[[ Exercise materials, beginning ]]

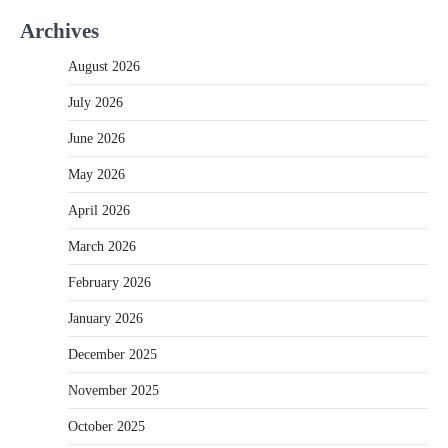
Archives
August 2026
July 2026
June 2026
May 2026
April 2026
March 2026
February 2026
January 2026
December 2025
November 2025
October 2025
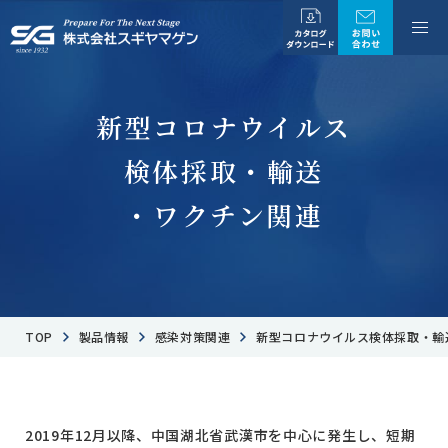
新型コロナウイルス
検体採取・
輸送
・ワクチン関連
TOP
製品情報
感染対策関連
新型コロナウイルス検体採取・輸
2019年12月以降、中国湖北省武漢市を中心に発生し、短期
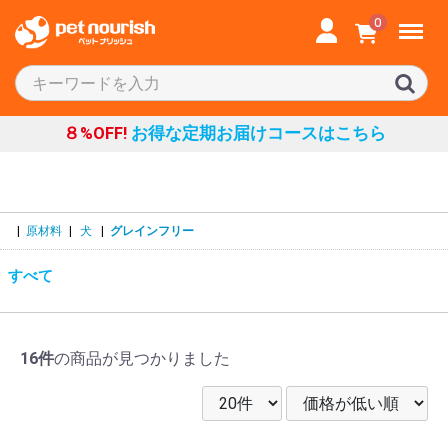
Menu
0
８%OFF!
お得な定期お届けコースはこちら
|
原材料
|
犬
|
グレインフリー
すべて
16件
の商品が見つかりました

[[ Exercise materials, end ]]
[[ Exercise materials, beginning ]]

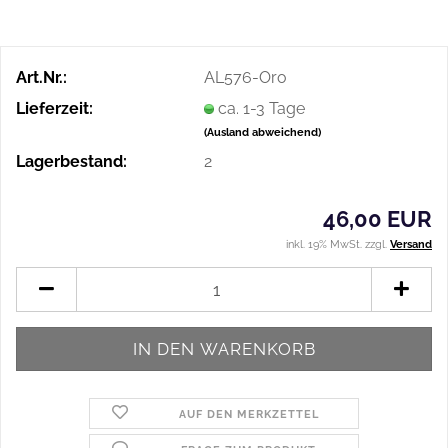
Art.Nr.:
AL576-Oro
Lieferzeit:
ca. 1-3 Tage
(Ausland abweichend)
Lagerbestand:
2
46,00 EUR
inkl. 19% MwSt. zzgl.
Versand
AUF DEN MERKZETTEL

[[ Exercise materials, end ]]

Exercise directions.
Please output the lines above beginning at the line with "October 2025" and ending after the line with "の商品が見つかりました", precisely as written and with no pictures.

Task answer.
October 2025
新型コロナウイルス
検体採取・
輸送
・ワクチン関連
TOP
製品情報
感染対策関連
新型コロナウイルス検体採取・輸
2019年12月以降、中国湖北省武漢市を中心に発生し、短期
Menu
0
８%OFF!
お得な定期お届けコースはこちら
|
原材料
|
犬
|
グレインフリー
すべて
16件
の商品が見つかりました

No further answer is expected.